As Austin explained, the Stunner is versatile. There were entirely different ways to sell it that would still garner positive reaction.
Wrestlers could act like they were legitimately injured; the crowd would freak out. Someone like Hall or The Rock could ham up their responses, bringing viewers to the point where they thought they were watching a cartoon; it still worked.
There is probably no other wrestling move that had as wide a range of outcomes as the Stunner.

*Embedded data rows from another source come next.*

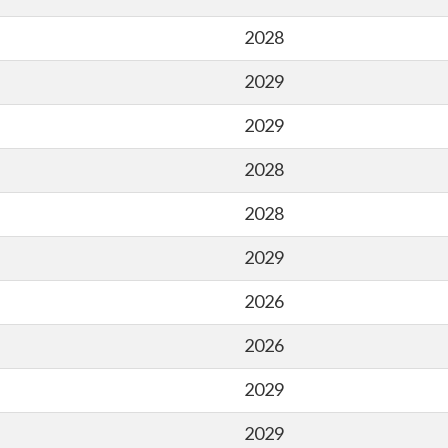
2028
2029
2029
2028
2028
2029
2026
2026
2029
2029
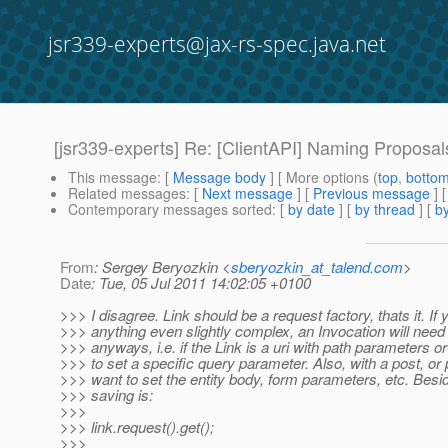
jsr339-experts@jax-rs-spec.java.net
[jsr339-experts] Re: [ClientAPI] Naming Proposal
This message
: [
Message body
] [ More options (
top
,
botto
Related messages
:
[
Next message
] [
Previous message
] 
Contemporary messages sorted
: [
by date
] [
by thread
] [
by
From
: Sergey Beryozkin <
sberyozkin_at_talend.com
>
Date
: Tue, 05 Jul 2011 14:02:05 +0100
>>> I disagree. Link should be a request factory, thats it. If
>>> anything even slightly complex, an Invocation will need 
>>> anyways, i.e. if the Link is a uri with path parameters or
>>> to set a specific query parameter. Also, with a post, or p
>>> want to set the entity body, form parameters, etc. Besid
>>> saving is:
>>>
>>> link.request().get();
>>>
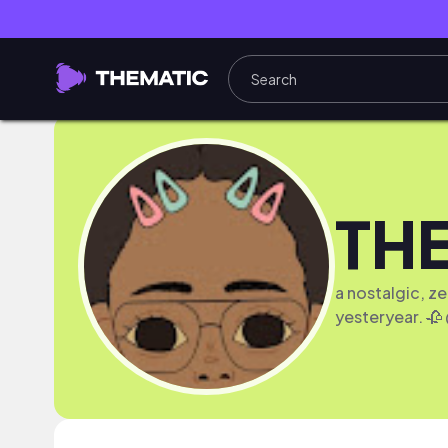
TH
a nostalgic, z
yesteryear. 🥀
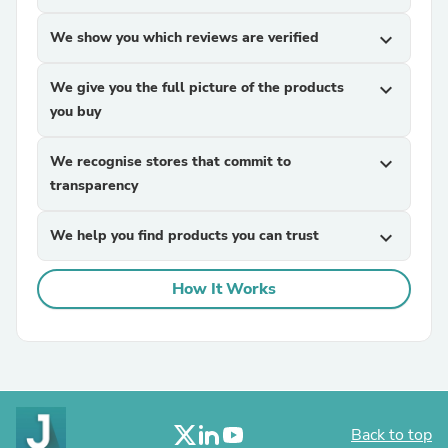
We show you which reviews are verified
expand_more
We give you the full picture of the products
expand_more
you buy
We recognise stores that commit to
expand_more
transparency
We help you find products you can trust
expand_more
How It Works
Back to top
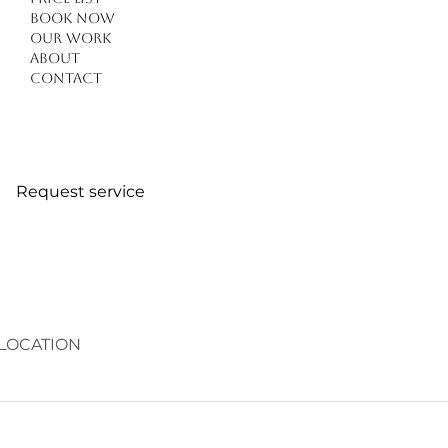
Book Now
Our work
About
Contact
Request service
LOCATION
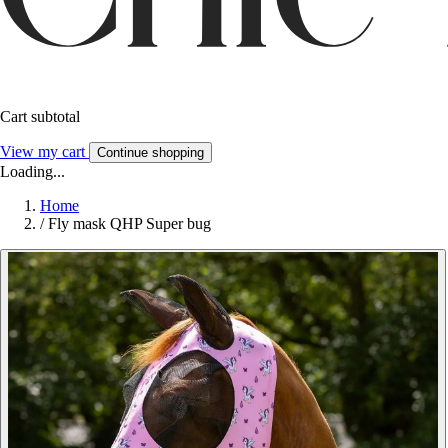
Cart subtotal
View my cart
Continue shopping
Loading...
Home
/
Fly mask QHP Super bug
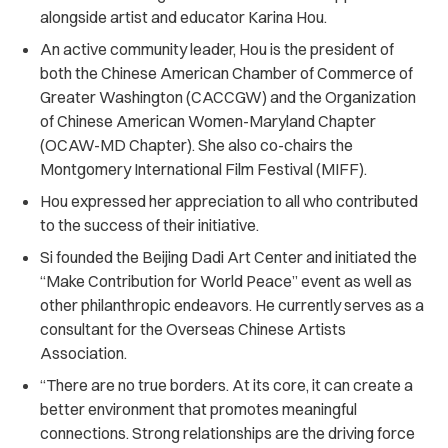
alongside artist and educator Karina Hou.
An active community leader, Hou is the president of
both the Chinese American Chamber of Commerce of
Greater Washington (CACCGW) and the Organization
of Chinese American Women-Maryland Chapter
(OCAW-MD Chapter). She also co-chairs the
Montgomery International Film Festival (MIFF).
Hou expressed her appreciation to all who contributed
to the success of their initiative.
Si founded the Beijing Dadi Art Center and initiated the
“Make Contribution for World Peace” event as well as
other philanthropic endeavors. He currently serves as a
consultant for the Overseas Chinese Artists
Association.
“There are no true borders. At its core, it can create a
better environment that promotes meaningful
connections. Strong relationships are the driving force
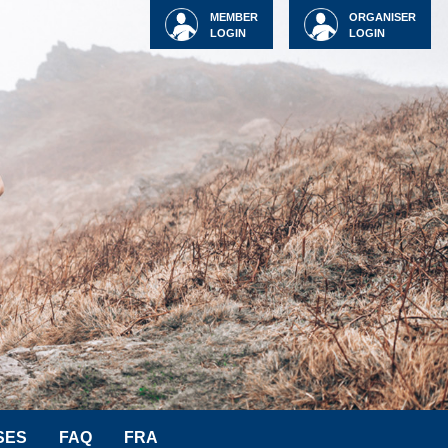
MEMBER
ORGANISER
LOGIN
LOGIN
SES
FAQ
FRA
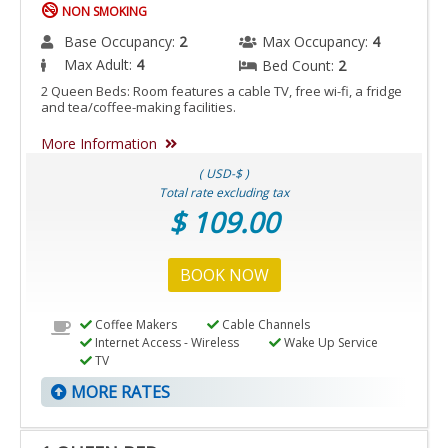
NON SMOKING
Base Occupancy:
2
Max Occupancy:
4
Max Adult:
4
Bed Count:
2
2 Queen Beds: Room features a cable TV, free wi-fi, a fridge
and tea/coffee-making facilities.
More Information
( USD-$ )
Total rate excluding tax
$ 109.00
BOOK NOW
Coffee Makers
Cable Channels
Internet Access - Wireless
Wake Up Service
TV
MORE RATES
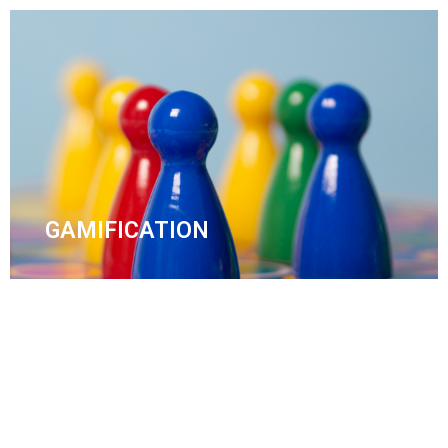
GAMIFICATION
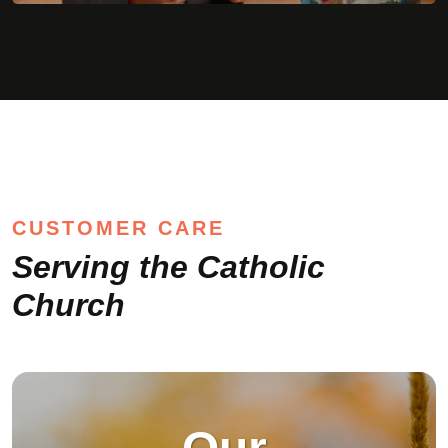
Serving the Catholic
Church
Our
Mission
To meet the
communication needs of
the Catholic Church by
providing products and
services that help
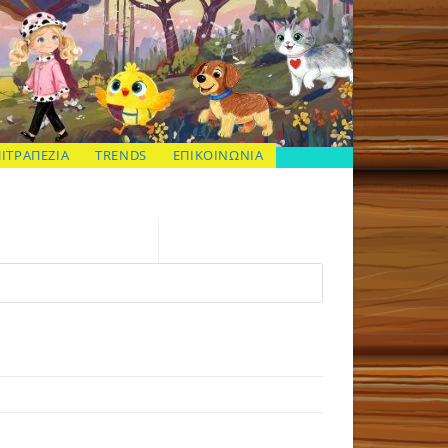
ΠΙΤΡΑΠΕΖΙΑ
TRENDS
ΕΠΙΚΟΙΝΩΝΙΑ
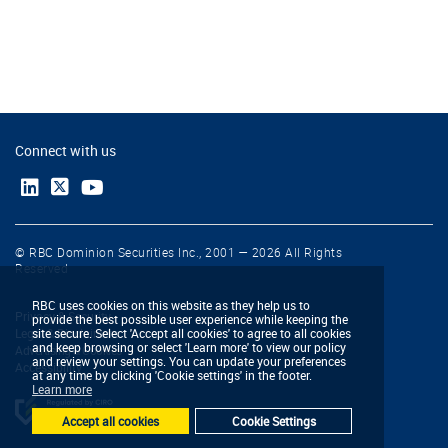
Connect with us
© RBC Dominion Securities Inc., 2001 — 2026 All Rights
Reserved
RBC uses cookies on this website as they help us to
Privacy & Security
provide the best possible user experience while keeping the
Legal & Disclaimers
site secure. Select 'Accept all cookies' to agree to all cookies
and keep browsing or select 'Learn more' to view our policy
Advertising & Cookies
and review your settings. You can update your preferences
Accessibility
at any time by clicking 'Cookie settings' in the footer.
Learn more
Accept all cookies
Cookie Settings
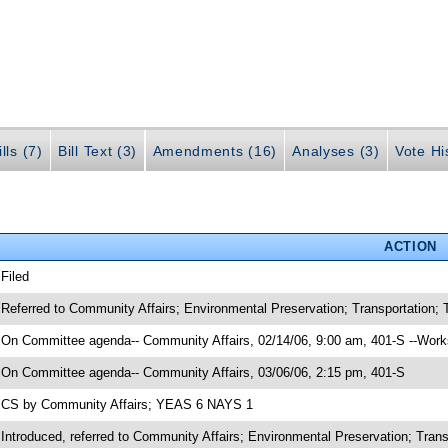
lls (7)
Bill Text (3)
Amendments (16)
Analyses (3)
Vote Hi
ACTION
 Filed
 Referred to Community Affairs; Environmental Preservation; Transportation
 On Committee agenda-- Community Affairs, 02/14/06, 9:00 am, 401-S --Wor
 On Committee agenda-- Community Affairs, 03/06/06, 2:15 pm, 401-S
 CS by Community Affairs; YEAS 6 NAYS 1
 Introduced, referred to Community Affairs; Environmental Preservation; Tra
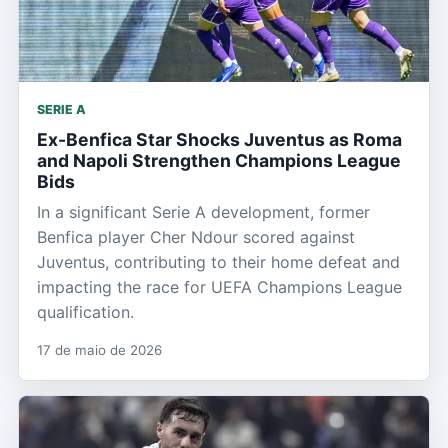
SERIE A
Ex-Benfica Star Shocks Juventus as Roma
and Napoli Strengthen Champions League
Bids
In a significant Serie A development, former
Benfica player Cher Ndour scored against
Juventus, contributing to their home defeat and
impacting the race for UEFA Champions League
qualification.
17 de maio de 2026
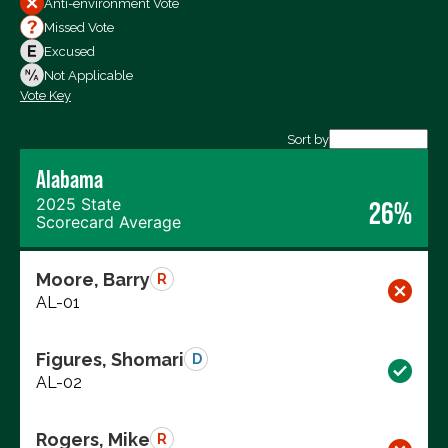
Anti-environment Vote
Votes For
Missed Vote
Votes Against
Excused
Not Voting
Not Applicable
Vote Key
Export data (CSV)
Sort by
Alabama
2025 State
26%
Scorecard Average
Moore, Barry
R
AL-01
Figures, Shomari
D
AL-02
Rogers, Mike
R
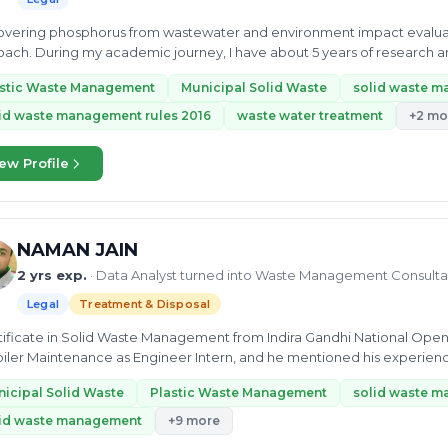
covering phosphorus from wastewater and environment impact evaluati
ach. During my academic journey, I have about 5 years of research a
water treatment,...
astic Waste Management
Municipal Solid Waste
solid waste 
id waste management rules 2016
waste water treatment
+2 mo
ew Profile
NAMAN JAIN
2 yrs exp.
· Data Analyst turned into Waste Management Consulta
Legal
Treatment & Disposal
rtificate in Solid Waste Management from Indira Gandhi National Open
iler Maintenance as Engineer Intern, and he mentioned his experience 
ing...
icipal Solid Waste
Plastic Waste Management
solid waste m
lid waste management
+9 more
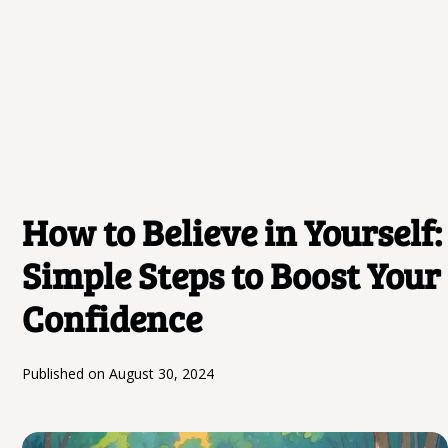
How to Believe in Yourself:
Simple Steps to Boost Your
Confidence
Published on
August 30, 2024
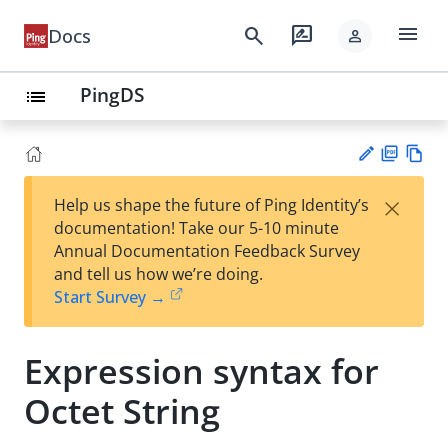
menu
search
rate_review
Docs
person
PingDS
list
PD
Vie
×
Help us shape the future of Ping Identity’s
F
w
Su
documentation! Take our 5-10 minute
Ma
gg
Annual Documentation Feedback Survey
rk
est
and tell us how we’re doing.
do
an
Start Survey →
wn
edi
t
Expression syntax for
Octet String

"I guess the year was 1996. We were in Fayetteville, NC. at a Monday Night Raw. It was just a normal Monday. I was hanging around the arena killing time before the show started, minding my own business when Michael P.S. Hayes came up to me and said “Hey, Kid…You got a minute? I wanna show you something”. I said “Sure” and followed him to the ring. As we walked he started explaining to me that he had maybe come up with a better finishing move for me than the one I was using at the time. I had been using the Million Dollar Dream, H.O.F’er Ted DiBiase’s old finish that I had been given when I first came into WWF, with Ted as my manager. It had been a great finisher for Ted, and it was working well for me too, but I needed something a little more explosive that fit my personality. Michael explained that Johnny ‘Ace’ Laurinaitus had been using a version of the this finish in Japan with great success." - Steve Austin
"I needed some type of setup maneuver ala Jake “The Snake” Robert’s signature short arm clothesline that he delivered before unleashing one of the most devastating finishers of all time…The DDT. An easy, and quick solution to this was the kick to the gut, which perfectly set the victim into an effective ‘ready position’. Not only was the kick effective as a weapon to neutralize my opponent, it was also a visual ‘signal’ to the crowd that the Stunner was next…Or was it? Any kind of curveball could be worked into the equation at that point, but from a storytelling standpoint, the Stunner was ‘supposed’ to happen next." - Steve Austin
Austin’s entrance theme started with the sound of glass breaking; his entire persona was brash, a metaphorical kick to the gut. The Stunner was a perfect representation of him, and of all the things that have ever been great about wrestling.
The stunner was used as by the most popular performer in wrestling’s history, during the industries peak period from the late 90’s known as the attitude era, where weekly shows were regularly watched by almost four times as many people as today.
At the time, wrestling was at the forefront of popular culture in the US with children regularly ignoring the ‘don’t try this at home’ mantra to debilitate their classmates with their version of the Stone Cold Stunner.
For fans who grew up watching the attitude era and the supposed glory days of wrestling in the late 90’s, the stunner will always be synonymous with destruction, victories and a certain level of cool.
Today, while glancing through rose-tinted spectacles we regularly overlook the bad sides of this period and ignore the racism, sexism and homophobia that was prevalent back then.
One thing that nobody can deny about the 90’s is that there is no need to view the period with rose-tinted glasses to appreciate Stone Cold Steve Austin and his iconic stunner.